┌─ Provided entries

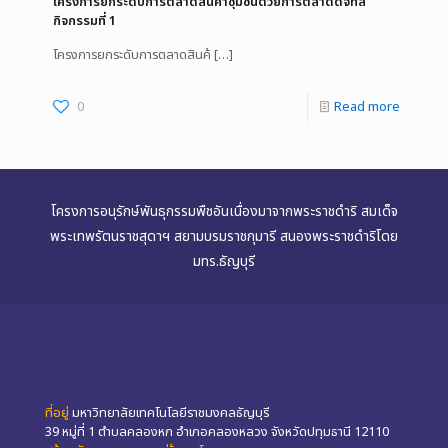
โครงการยกระดับการตลาดสินค้าชุมชนด้วยการตลาดดิจิทัล
กิจกรรมที่ 1
โครงการยกระดับการตลาดสินค้
[…]
0
Read more
โครงการอนุรักษ์พันธุกรรมพืชอันเนื่องมาจากพระราชดำริ สมเด็จ
พระเทพรัตนราชสุดาฯ สยามบรมราชกุมารี สนองพระราชดำริโดย
มทร.ธัญบุรี
ที่อยู่
มหาวิทยาลัยเทคโนโลยีราชมงคลธัญบุรี
39 หมู่ที่ 1 ตำบลคลองหก อำเภอคลองหลวง จังหวัดปทุมธานี 12110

└─

• [Instructions to follow]
All lines from the one containing "มหาวิทยาลัยเทคโนโลยีราชมงคลธัญบุรี" to the last line of the material above must be copied exactly, and only those.

• [Problem solution]
มหาวิทยาลัยเทคโนโลยีราชมงคลธัญบุรี
39 หมู่ที่ 1 ตำบลคลองหก อำเภอคลองหลวง จังหวัดปทุมธานี 12110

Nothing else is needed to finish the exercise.